Menino talentoso, educado nas artes da literatura, da música e plásticas, aos 12 anos Afonso Maria foi enviado para estudar e virou advogado aos 16, com doutorado em direito civil e canônico. Mazááá Galo, com G maiúsculo! Todavia, não se sentia feliz com a sorte que muitos queriam ter. Escreveu carta para um amigo dizendo isso. O problema foi o seu pai, quando soube que o filho, já nos vinte e sete anos, queria ser padre, no ano de 1723. Não aceitou de jeito algum. Tiveram de se aconselhar com o pároco local, a fim de chegar a um terno familiar. O acordo foi que ele estudaria no seminário, mas residiria na sua casa. Seu pai achou que, assim, poderia dissuadi-lo. Achou errado.

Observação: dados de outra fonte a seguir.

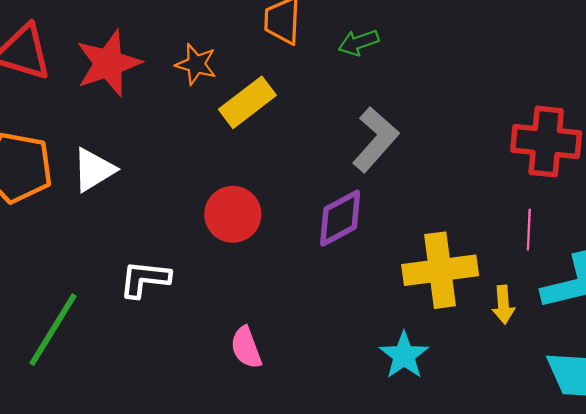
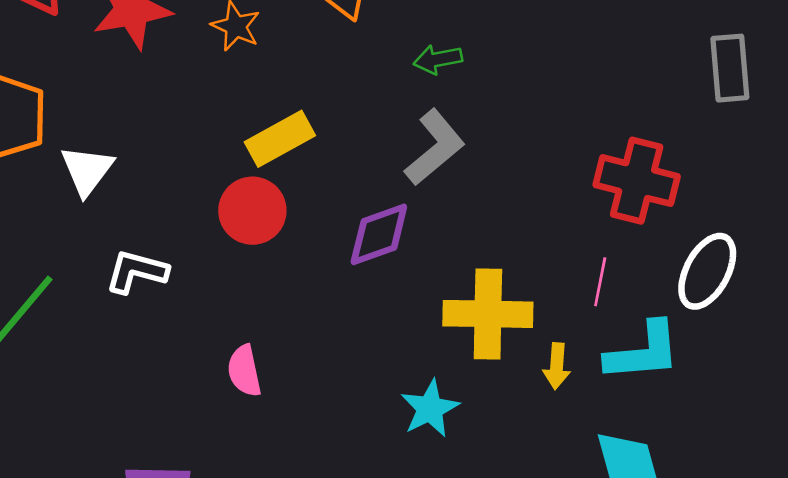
green arrow: (359, 42) -> (438, 59), moved
yellow rectangle: (247, 102) -> (280, 139), moved
white triangle: (94, 170) -> (87, 170), moved, turned -30

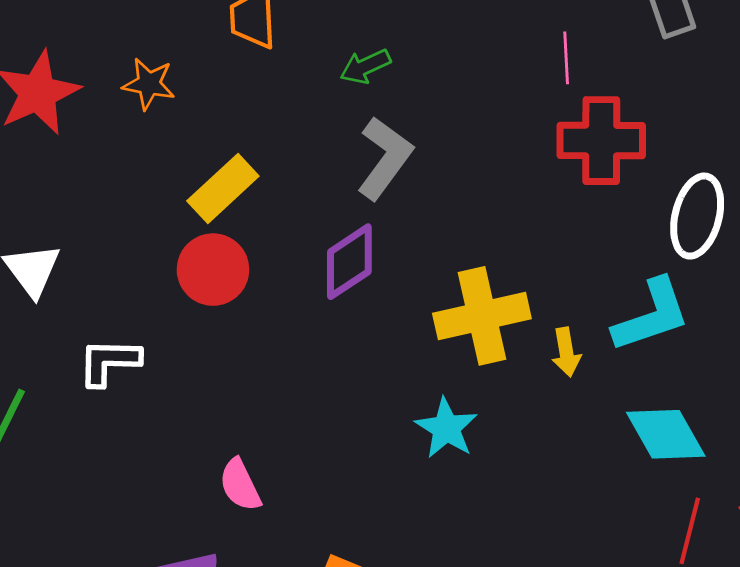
pink line: (600, 282) -> (566, 58), moved
pink semicircle: (244, 371) -> (240, 485), moved

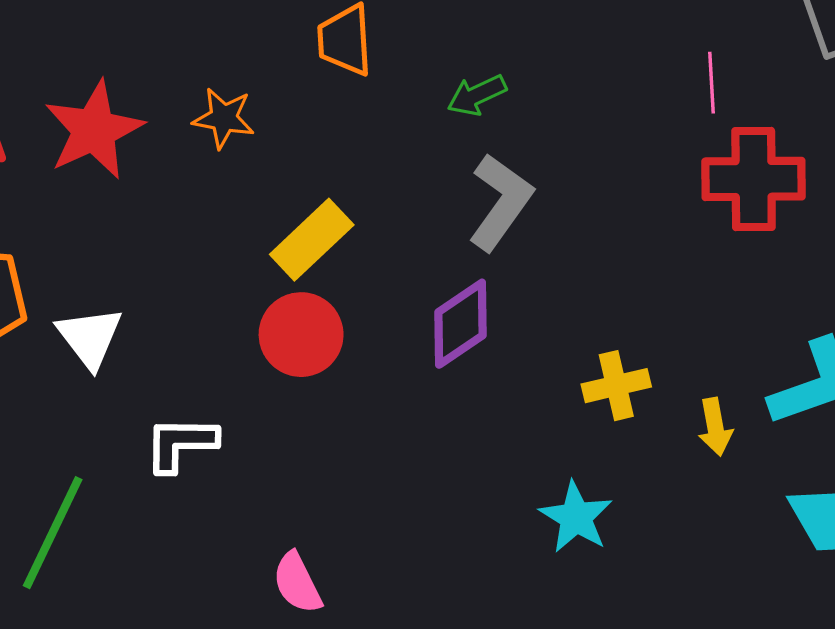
yellow cross: (482, 316) -> (616, 386), size x0.6
pink semicircle: (240, 485) -> (297, 583), moved

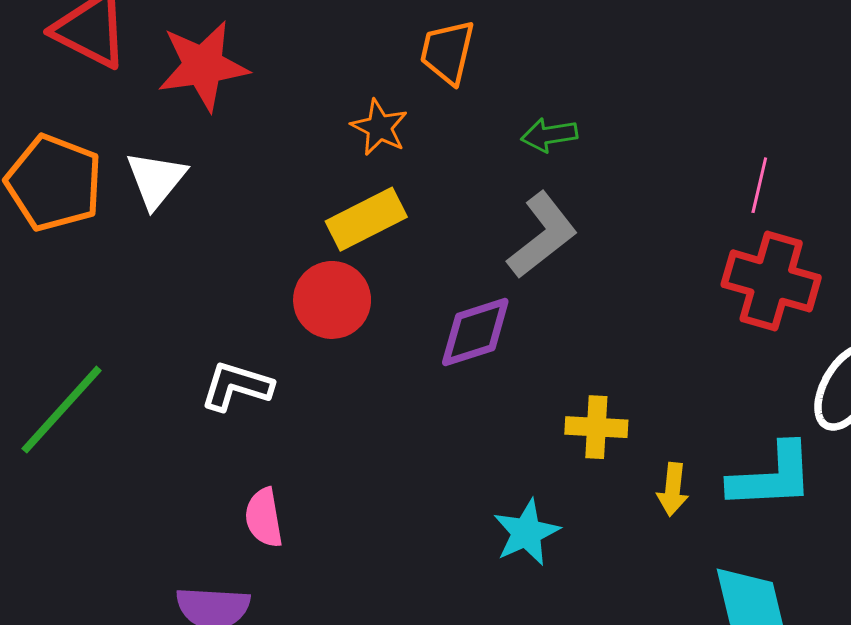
orange star: (224, 118) -> (379, 127), moved
white triangle: (90, 337) -> (156, 179), moved
white L-shape: (181, 444) -> (236, 386), moved

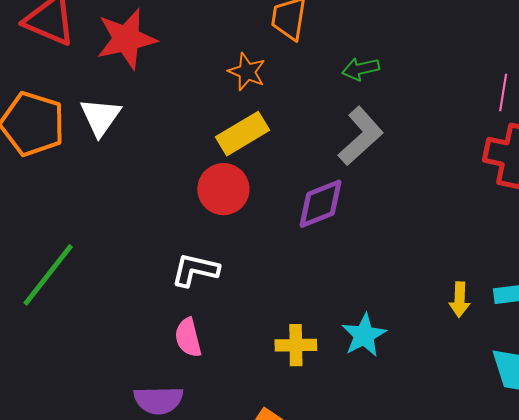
white L-shape: (236, 386) -> (195, 270), moved
yellow cross: (596, 427) -> (296, 345), moved

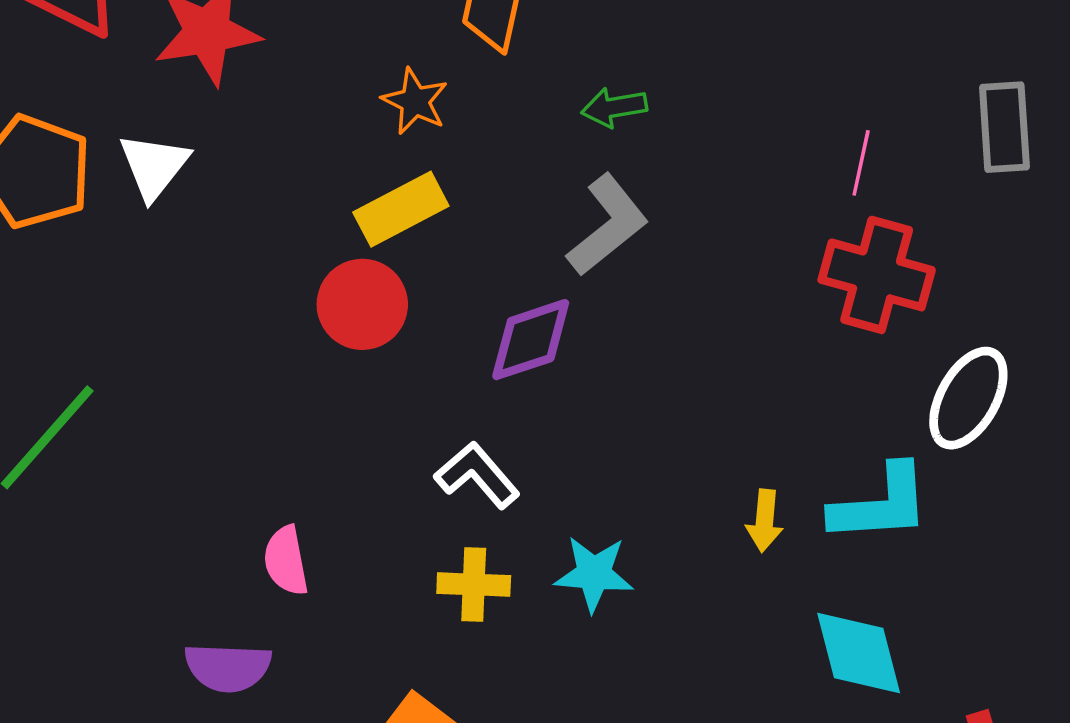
white L-shape: (195, 270) -> (477, 475), moved, turned 33
cyan star: (364, 335) -> (594, 574), turned 30

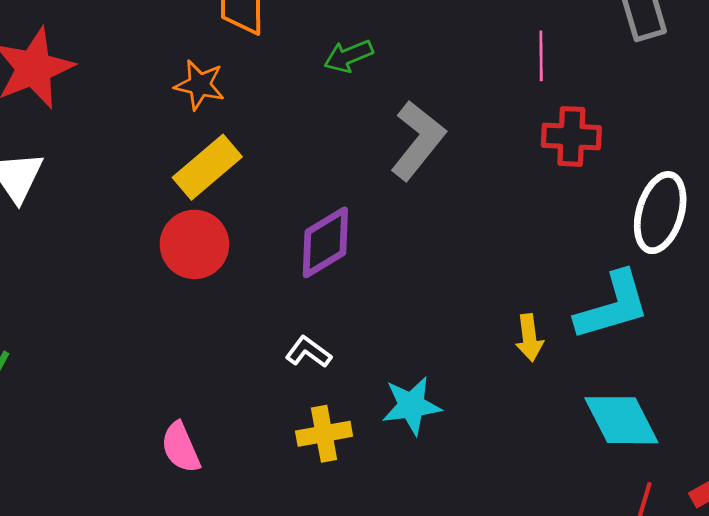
gray L-shape: (608, 225) -> (418, 140), moved
red cross: (877, 275) -> (571, 136), size x0.7
white L-shape: (477, 475) -> (308, 352), size x0.7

Aos 30 anos, em 21 de dezembro de 1726, Afonso Maria foi ordenado padre, abdicou da riqueza e foi obrar junto aos mendigos e marginais de Nápoles, para desgosto do pai terreno e gáudio do Pai Eterno. Em 1732 criou a Congregação do Santissimo Redentor, após uma religiosa lhe falar que havia sido a ela revelado, num sonho, que essa era a missão que Deus lhe dera. Para encurtar uma história pra lá de longa, Ligório virou bispo e essa Congregação está espalhada por todo o mundo até hoje, inclusive em quase todo o Brasil, onde é a que mantém o Santuário do Divino Pai Eterno, em Goiás, e a TV Pai Eterno. Mas não é por isso que eu redijo esse texto.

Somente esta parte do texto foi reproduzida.